SIMD Array Processors

Computer Architecture Simulation & Visualisation

Return to Computer Architecture Simulation Models

HASE SIMD Array Processor Models

The HASE SIMD-1 and SIMD-2 simulation models are designed to show the principles of operation of a 1-dimensional and a 2-dimensional Single Instruction Multiple Data processing system. Each consists of a Memory, an Array Control Unit (ACU) and an SIMD array of simple processing elements (PEs). The models both use the same Memory, ACU and PE entities and differ only in terms of the number PES and the configuration of the array. This website describes the architectures of the SIMD-1 and SIMD-2 models and the instruction sets of the ACU and the Processing Elements used in their construction. The models can be used in virtual laboratory exercises in computer architecture or introductory parallel programming; suggested student exercises are included below.
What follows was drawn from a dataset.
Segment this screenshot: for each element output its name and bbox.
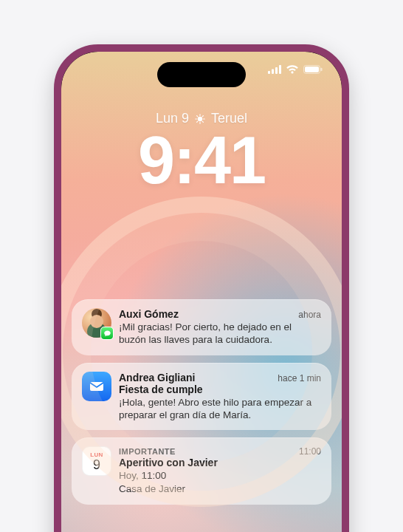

The files for SIMD-1 can be downloaded as a zip file from SIMD-1.zip

The files for SIMD-2 can be downloaded as a zip file from SIMD-2.zip

Instructions on how to use HASE models can be found at Downloading, Installing and Using HASE.

The SIMD-1 Model

Figure 1 shows the initial image seen when the SIMD-1 model is loaded into HASE. The array is opened for viewing by left clicking on its icon. Figure 2 shows an image taken during animation of a simulation.

Figure 1. The SIMD-1 simulation model loaded into HASE

Figure 2. The SIMD-1 simulation model during animation

The SIMD-2 Model

Figure 3 shows the initial image seen when the model is loaded into HASE. The array is opened for viewing by left clicking in its icon. Figure 4 shows an image taken during animation of a simulation.

Figure 3. The SIMD-2 simulation model loaded into HASE

Figure 4. The SIMD-2 simulation model during animation

System Operation

The systems operates on a two phase clock. In clock cycles in which they are active, each unit executes its internal actions in the first phase of the clock and sends out a result packet in the second phase. The Memory, for example, reads an instruction or operand in the first phase and sends its output to the ACU in the second phase.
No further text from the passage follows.